** Exercise prompt **
From the listing below, copy every line with the word "Brazilian".

**** Record extracts ****

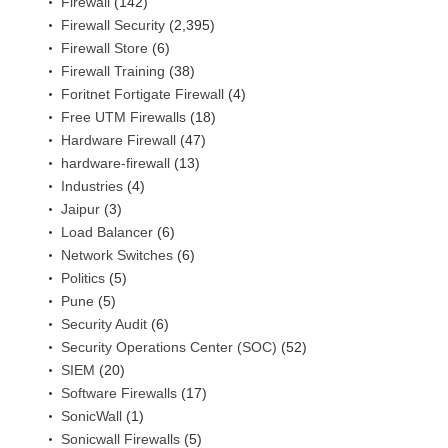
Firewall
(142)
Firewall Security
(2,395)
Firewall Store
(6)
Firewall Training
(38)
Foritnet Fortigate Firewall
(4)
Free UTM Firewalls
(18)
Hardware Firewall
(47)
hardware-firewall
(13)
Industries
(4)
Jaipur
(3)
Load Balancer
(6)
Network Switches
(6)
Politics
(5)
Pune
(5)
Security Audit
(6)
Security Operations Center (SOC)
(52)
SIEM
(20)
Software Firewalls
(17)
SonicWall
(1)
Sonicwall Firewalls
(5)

****
**** Record extracts ****

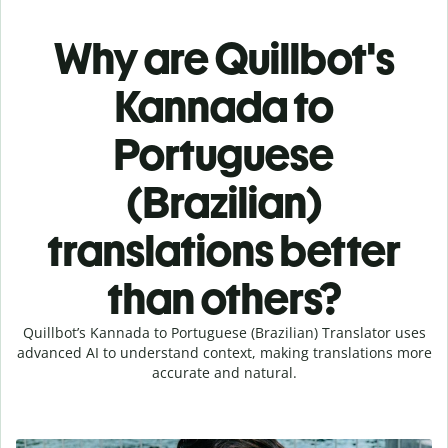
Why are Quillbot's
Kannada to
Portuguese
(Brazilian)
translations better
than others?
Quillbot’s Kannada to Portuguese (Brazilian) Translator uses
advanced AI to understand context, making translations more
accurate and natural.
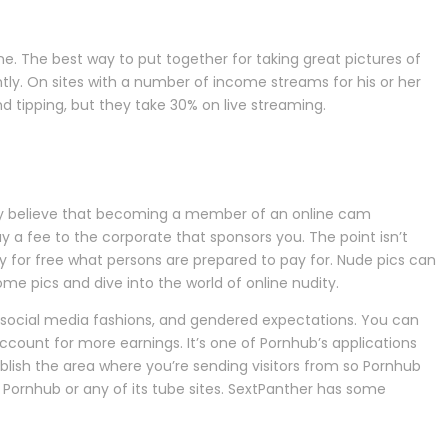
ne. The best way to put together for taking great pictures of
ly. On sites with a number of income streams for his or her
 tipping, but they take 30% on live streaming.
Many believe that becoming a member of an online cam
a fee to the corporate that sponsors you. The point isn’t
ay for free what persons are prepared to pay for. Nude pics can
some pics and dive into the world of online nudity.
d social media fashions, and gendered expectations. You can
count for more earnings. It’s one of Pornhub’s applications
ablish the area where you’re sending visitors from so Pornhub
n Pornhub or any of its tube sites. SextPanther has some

****

** Solution to this problem **
(Brazilian)
Quillbot’s Kannada to Portuguese (Brazilian) Translator uses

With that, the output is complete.